やけ酒を飲んで意識を失い、目を覚ますと刺殺体と同じ部屋にいたという最悪の状況。特命係に左遷された矢先に今度は殺人事件の容疑者とは、その不運ぶりはさすがとしか言いようがない。
5代目相棒として復帰した後の薫も、不憫なエピソードには事欠かない。復帰早々のseason21第3話 「逃亡者 亀山薫」では、そのタイトル通り、殺人現場での目撃情報から警察に追われる羽目になる。
この時の薫は容疑をかけられながらも、逃走を続けながらも真実を追った。この“巻き込まれ体質”ともいうべき薫の立ち位置は、サルウィンから帰ってきても変わっていなかった。

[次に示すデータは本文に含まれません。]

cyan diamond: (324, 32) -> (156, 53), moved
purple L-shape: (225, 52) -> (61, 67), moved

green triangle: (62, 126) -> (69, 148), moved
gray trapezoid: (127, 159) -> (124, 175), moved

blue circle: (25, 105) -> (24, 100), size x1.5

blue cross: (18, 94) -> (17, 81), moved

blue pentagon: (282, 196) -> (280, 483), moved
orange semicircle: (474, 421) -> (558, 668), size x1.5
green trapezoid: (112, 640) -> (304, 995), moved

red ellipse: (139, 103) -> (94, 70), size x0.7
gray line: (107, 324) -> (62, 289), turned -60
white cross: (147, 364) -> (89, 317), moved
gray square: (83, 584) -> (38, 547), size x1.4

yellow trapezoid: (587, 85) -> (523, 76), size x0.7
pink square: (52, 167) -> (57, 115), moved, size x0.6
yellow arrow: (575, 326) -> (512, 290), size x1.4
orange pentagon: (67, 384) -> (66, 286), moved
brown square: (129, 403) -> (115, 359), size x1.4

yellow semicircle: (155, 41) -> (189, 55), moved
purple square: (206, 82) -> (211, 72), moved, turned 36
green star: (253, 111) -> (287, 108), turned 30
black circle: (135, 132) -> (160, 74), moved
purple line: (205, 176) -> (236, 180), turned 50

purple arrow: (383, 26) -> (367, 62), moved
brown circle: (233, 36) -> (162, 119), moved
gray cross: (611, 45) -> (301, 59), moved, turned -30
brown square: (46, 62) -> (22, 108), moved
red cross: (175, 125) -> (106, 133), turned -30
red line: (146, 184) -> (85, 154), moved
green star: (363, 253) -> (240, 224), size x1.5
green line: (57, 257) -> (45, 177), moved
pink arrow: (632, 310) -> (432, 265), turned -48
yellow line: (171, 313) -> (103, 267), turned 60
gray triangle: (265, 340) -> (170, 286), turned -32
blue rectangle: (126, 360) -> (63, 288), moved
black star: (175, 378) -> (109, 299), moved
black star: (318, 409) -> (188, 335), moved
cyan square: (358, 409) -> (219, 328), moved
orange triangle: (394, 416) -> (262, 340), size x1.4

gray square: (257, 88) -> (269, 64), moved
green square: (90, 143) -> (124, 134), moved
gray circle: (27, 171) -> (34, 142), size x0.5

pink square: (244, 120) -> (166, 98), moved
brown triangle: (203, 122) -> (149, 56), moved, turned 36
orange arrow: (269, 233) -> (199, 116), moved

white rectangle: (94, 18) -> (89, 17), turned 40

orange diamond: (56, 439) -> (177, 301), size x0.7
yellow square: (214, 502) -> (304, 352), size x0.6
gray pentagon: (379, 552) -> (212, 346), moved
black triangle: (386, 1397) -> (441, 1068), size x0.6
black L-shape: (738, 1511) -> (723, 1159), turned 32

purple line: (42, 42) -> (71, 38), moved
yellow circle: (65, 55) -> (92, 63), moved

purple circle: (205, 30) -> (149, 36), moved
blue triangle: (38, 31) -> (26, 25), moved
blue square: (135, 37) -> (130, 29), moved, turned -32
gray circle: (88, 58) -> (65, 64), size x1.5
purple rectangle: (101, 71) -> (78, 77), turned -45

33人の「亀山薫」を集めたパーティが舞台のseason23第11話 「33人の亀山薫」 でも、「亀山薫」が殺され、32人の「亀山薫」とともに容疑者になってしまう。被害者も容疑者も「亀山薫」というシュールすぎる展開だが、当然のごとく薫自身も事情聴取を受けることになった。
薫が容疑者になるのは、彼の“事件を呼ぶ”不運な体質のせいだろう。刑事としては優秀だが、やや迂闊な部分があるためにこうした事態を招いてしまっているのかもしれない。しかし、こうした面こそが薫の魅力でもあり、今後も彼が窮地に陥るところを見てみたいという気持ちはある。